Exercise directions ▸
Go through the entries and copy every line that has the string "ключевую" in it.

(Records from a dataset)
——

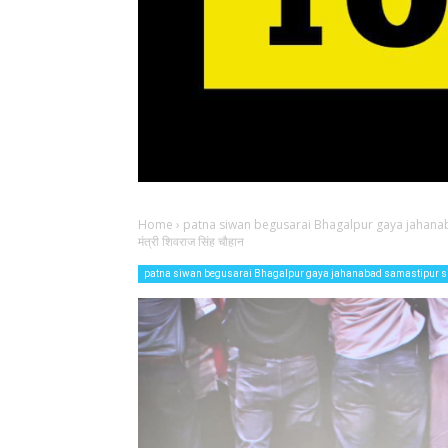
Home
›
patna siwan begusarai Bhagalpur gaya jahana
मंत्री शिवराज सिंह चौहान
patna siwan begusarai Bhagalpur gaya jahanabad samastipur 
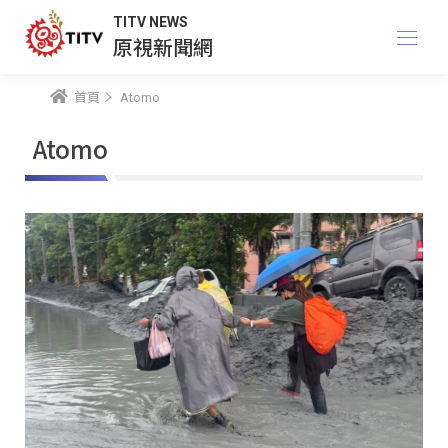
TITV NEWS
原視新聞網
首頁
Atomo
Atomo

——

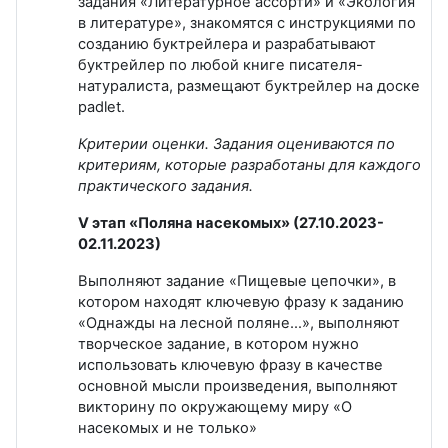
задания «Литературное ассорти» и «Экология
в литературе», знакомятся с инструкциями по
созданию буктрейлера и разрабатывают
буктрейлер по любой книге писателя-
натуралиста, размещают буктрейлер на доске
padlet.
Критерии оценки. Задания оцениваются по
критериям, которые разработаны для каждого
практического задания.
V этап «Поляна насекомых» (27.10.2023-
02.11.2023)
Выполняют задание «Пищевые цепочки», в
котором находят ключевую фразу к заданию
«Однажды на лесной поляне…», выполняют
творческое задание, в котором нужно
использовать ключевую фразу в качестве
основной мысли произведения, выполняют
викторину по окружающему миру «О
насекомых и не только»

——

Reply to the exercise ▸
котором находят ключевую фразу к заданию
использовать ключевую фразу в качестве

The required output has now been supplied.